Which lines in the data contain the word "yaklaşık"? Please copy each of them.

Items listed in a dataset
◆ ◆ ◆

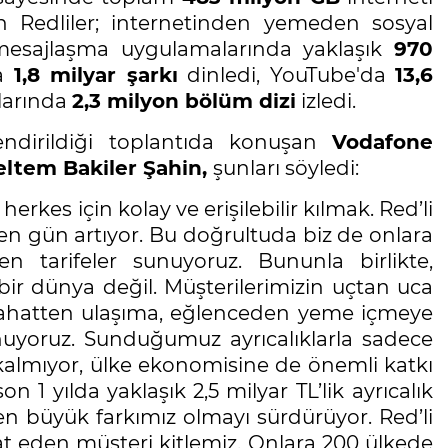
Redliler; internetinden yemeden sosyal
 mesajlaşma uygulamalarında yaklaşık
970
da
1,8 milyar şarkı
dinledi, YouTube'da
13,6
mlarında
2,3 milyon bölüm dizi
izledi.
endirildiği toplantıda konuşan
Vodafone
eltem Bakiler Şahin,
şunları söyledi:
erkes için kolay ve erişilebilir kılmak. Red’li
eçen gün artıyor. Bu doğrultuda biz de onlara
n tarifeler sunuyoruz. Bununla birlikte,
ir dünya değil. Müşterilerimizin uçtan uca
 seyahatten ulaşıma, eğlenceden yeme içmeye
nuyoruz. Sunduğumuz ayrıcalıklarla sadece
 kalmıyor, ülke ekonomisine de önemli katkı
 1 yılda yaklaşık 2,5 milyar TL’lik
ayrıcalık
z en büyük farkımız olmayı sürdürüyor. Red’li
at eden müşteri kitlemiz. Onlara 200 ülkede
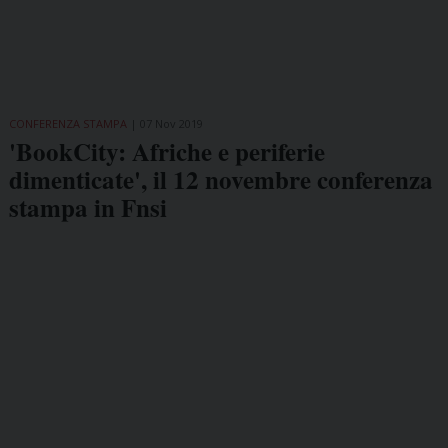
CONFERENZA STAMPA
07 Nov 2019
'BookCity: Afriche e periferie
dimenticate', il 12 novembre conferenza
stampa in Fnsi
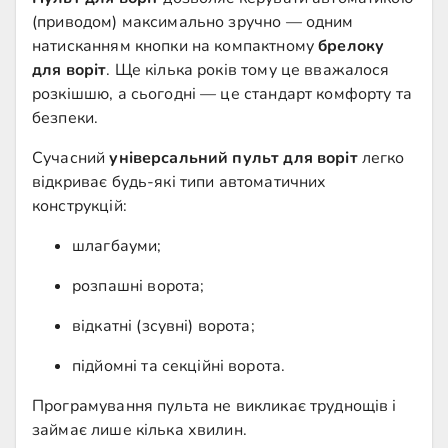
(приводом) максимально зручно — одним
натисканням кнопки на компактному
брелоку
для воріт
. Ще кілька років тому це вважалося
розкішшю, а сьогодні — це стандарт комфорту та
безпеки.
Сучасний
універсальний пульт для воріт
легко
відкриває будь-які типи автоматичних
конструкцій:
шлагбауми;
розпашні ворота;
відкатні (зсувні) ворота;
підйомні та секційні ворота.
Програмування пульта не викликає труднощів і
займає лише кілька хвилин.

◆ ◆ ◆

**ANSWER SPACE**
 mesajlaşma uygulamalarında yaklaşık
 1 yılda yaklaşık 2,5 milyar TL’lik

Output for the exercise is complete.